We have already concluded that the Rule at issue here survives First Amendment scrutiny because it satisfies the Central Hudson test, that is, the rule is narrowly drawn and directly and materially advances a substantial government interest. See Central Hudson, 447 U.S. at 564-65, 100 S.Ct. 2343; see also Florida Bar, 515 U.S. at 624, 115 S.Ct. 2371. In Chambers, we held that the Kentucky statute "is narrowly tailored to further substantial governmental interests and, thus, comports with the Equal Protection Clause." Chambers, 256 F.3d at 403. Because we see no basis for concluding that Griders's "significant governmental interest" and Central Hudson's"substantial" government interest are materially different, we conclude that this Rule also comports with the Equal Protection Clause.
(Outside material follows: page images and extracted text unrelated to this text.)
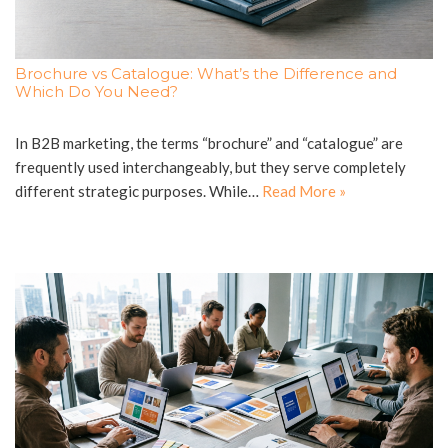
Brochure vs Catalogue: What’s the Difference and
Which Do You Need?
In B2B marketing, the terms “brochure” and “catalogue” are
frequently used interchangeably, but they serve completely
different strategic purposes. While…
Read More »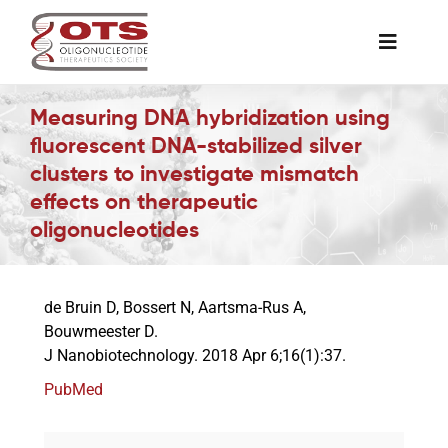
Skip
to
Toggle
content
Naviga
The Society
Measuring DNA hybridization using
fluorescent DNA-stabilized silver
clusters to investigate mismatch
Awards & Grants
effects on therapeutic
oligonucleotides
Science News
de Bruin D, Bossert N, Aartsma-Rus A,
Job Board
Bouwmeester D.
J Nanobiotechnology. 2018 Apr 6;16(1):37.
Membership
PubMed
Support a Student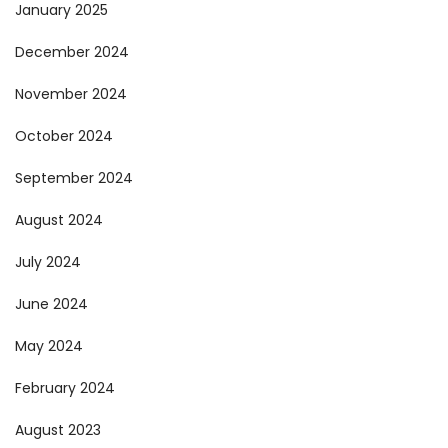
January 2025
December 2024
November 2024
October 2024
September 2024
August 2024
July 2024
June 2024
May 2024
February 2024
August 2023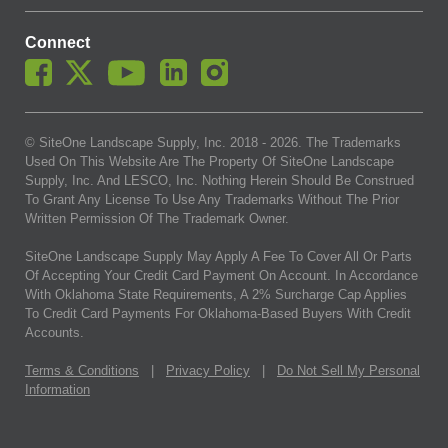
Connect
© SiteOne Landscape Supply, Inc. 2018 -
2026
. The Trademarks
Used On This Website Are The Property Of SiteOne Landscape
Supply, Inc. And LESCO, Inc. Nothing Herein Should Be Construed
To Grant Any License To Use Any Trademarks Without The Prior
Written Permission Of The Trademark Owner.
SiteOne Landscape Supply May Apply A Fee To Cover All Or Parts
Of Accepting Your Credit Card Payment On Account. In Accordance
With Oklahoma State Requirements, A 2% Surcharge Cap Applies
To Credit Card Payments For Oklahoma-Based Buyers With Credit
Accounts.
Terms & Conditions
|
Privacy Policy
|
Do Not Sell My Personal
Information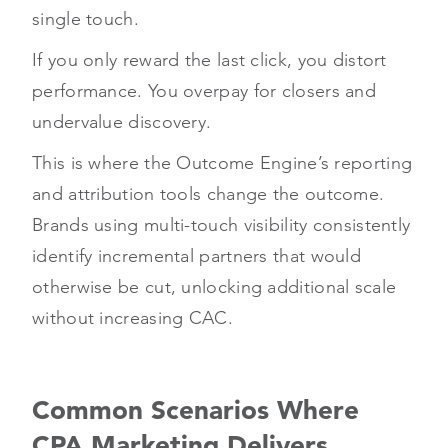
single touch.
If you only reward the last click, you distort
performance. You overpay for closers and
undervalue discovery.
This is where the Outcome Engine’s reporting
and attribution tools change the outcome.
Brands using multi-touch visibility consistently
identify incremental partners that would
otherwise be cut, unlocking additional scale
without increasing CAC.
Common Scenarios Where
CPA Marketing Delivers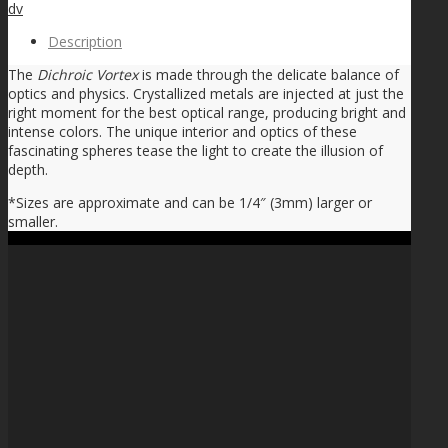
dv
Description
The
Dichroic Vortex
is made through the delicate balance of
optics and physics. Crystallized metals are injected at just the
right moment for the best optical range, producing bright and
intense colors. The unique interior and optics of these
fascinating spheres tease the light to create the illusion of
depth.
*Sizes are approximate and can be 1/4″ (3mm) larger or
smaller.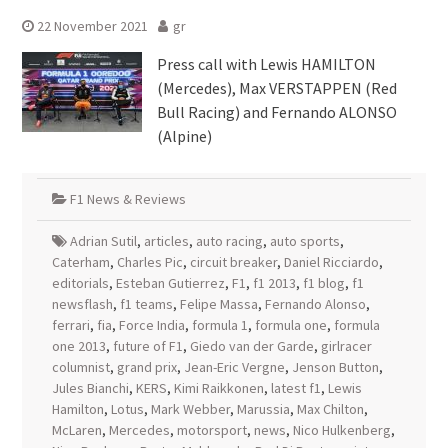
22 November 2021
gr
Press call with Lewis HAMILTON
(Mercedes), Max VERSTAPPEN (Red
Bull Racing) and Fernando ALONSO
(Alpine)
F1 News & Reviews
Adrian Sutil
,
articles
,
auto racing
,
auto sports
,
Caterham
,
Charles Pic
,
circuit breaker
,
Daniel Ricciardo
,
editorials
,
Esteban Gutierrez
,
F1
,
f1 2013
,
f1 blog
,
f1
newsflash
,
f1 teams
,
Felipe Massa
,
Fernando Alonso
,
ferrari
,
fia
,
Force India
,
formula 1
,
formula one
,
formula
one 2013
,
future of F1
,
Giedo van der Garde
,
girlracer
columnist
,
grand prix
,
Jean-Eric Vergne
,
Jenson Button
,
Jules Bianchi
,
KERS
,
Kimi Raikkonen
,
latest f1
,
Lewis
Hamilton
,
Lotus
,
Mark Webber
,
Marussia
,
Max Chilton
,
McLaren
,
Mercedes
,
motorsport
,
news
,
Nico Hulkenberg
,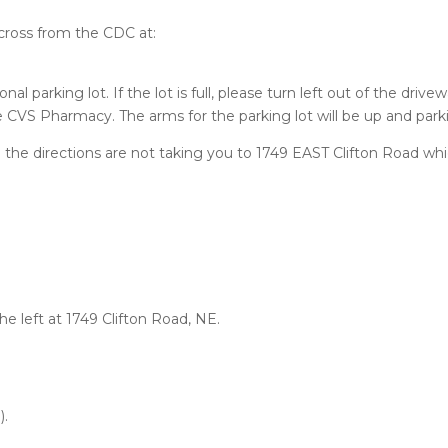
 across from the CDC at:
nal parking lot. If the lot is full, please turn left out of the dri
he CVS Pharmacy. The arms for the parking lot will be up and parki
 the directions are not taking you to 1749 EAST Clifton Road whic
the left at 1749 Clifton Road, NE.
).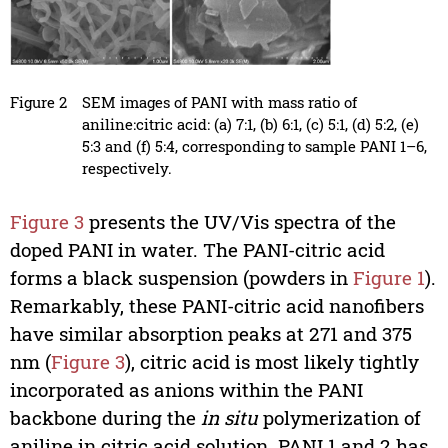
Figure 2
SEM images of PANI with mass ratio of
aniline:citric acid: (a) 7:1, (b) 6:1, (c) 5:1, (d) 5:2, (e)
5:3 and (f) 5:4, corresponding to sample PANI 1–6,
respectively.
Figure 3
presents the UV/Vis spectra of the
doped PANI in water. The PANI-citric acid
forms a black suspension (powders in
Figure 1
).
Remarkably, these PANI-citric acid nanofibers
have similar absorption peaks at 271 and 375
nm (
Figure 3
), citric acid is most likely tightly
incorporated as anions within the PANI
backbone during the
in situ
polymerization of
aniline in citric acid solution. PANI 1 and 2 has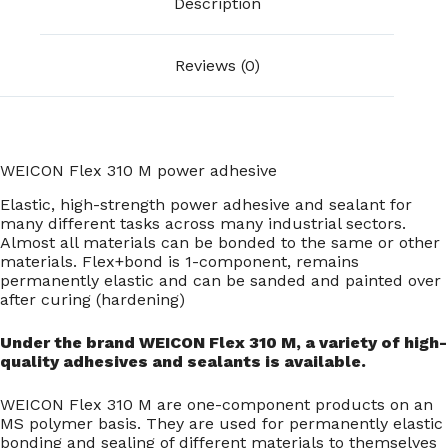
Description
Reviews (0)
WEICON Flex 310 M power adhesive
Elastic, high-strength power adhesive and sealant for
many different tasks across many industrial sectors.
Almost all materials can be bonded to the same or other
materials. Flex+bond is 1-component, remains
permanently elastic and can be sanded and painted over
after curing (hardening)
Under the brand WEICON Flex 310 M, a variety of high-
quality adhesives and sealants is available.
WEICON Flex 310 M are one-component products on an
MS polymer basis. They are used for permanently elastic
bonding and sealing of different materials to themselves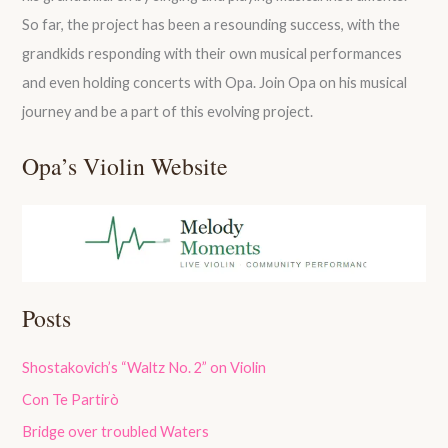
So far, the project has been a resounding success, with the
grandkids responding with their own musical performances
and even holding concerts with Opa. Join Opa on his musical
journey and be a part of this evolving project.
Opa’s Violin Website
Posts
Shostakovich’s “Waltz No. 2” on Violin
Con Te Partirò
Bridge over troubled Waters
But Appellant also argues that because medical doctors are not subject to such a regulation, the state has failed to treat them "alike." The district court noted, and we agree, that because there is no single instance in the record of a medical doctor contacting an accident victim within 30 days of an accident, or any complaint by someone with reference to such a contact, if Tennessee were to enact a parallel regulation for medical doctors, it "would be implementing a solution to a nonexistent problem." The Equal Protection Clause does not require that the state treat all persons alike. It requires only that the state treat similarly situated persons alike, and that where the state distinguishes between classifications of persons, the distinction must "have some relevance to the purposes for which the classification is made." Chambers, 256 F.3d at 401 (quoting Baxstrom v. Herold, 383 U.S. 107, 111, 86 S.Ct. 760, 15 L.Ed.2d 620 (1966)). Here, the State has distinguished between medical professionals who have a record of engaging in a particular conduct that generates complaints about matters in which the state has a substantial interest, and medical professionals who do not. We conclude that the district court did not err in holding that Capobianco is unlikely to succeed on the merits of his Equal Protection challenge to the Rule.
The district court held that the other factors the court is required to balance in reviewing a demand for a preliminary injunction weigh in favor of the State. Inasmuch as Capobianco does not present any argument with regard to these elements of the district court's ruling, we will not address them. Accordingly, we hold that the district court did not abuse its discretion in denying Capobianco's request for a preliminary injunction.
CONCLUSION
For the foregoing reasons, we AFFIRM the judgment of the district court.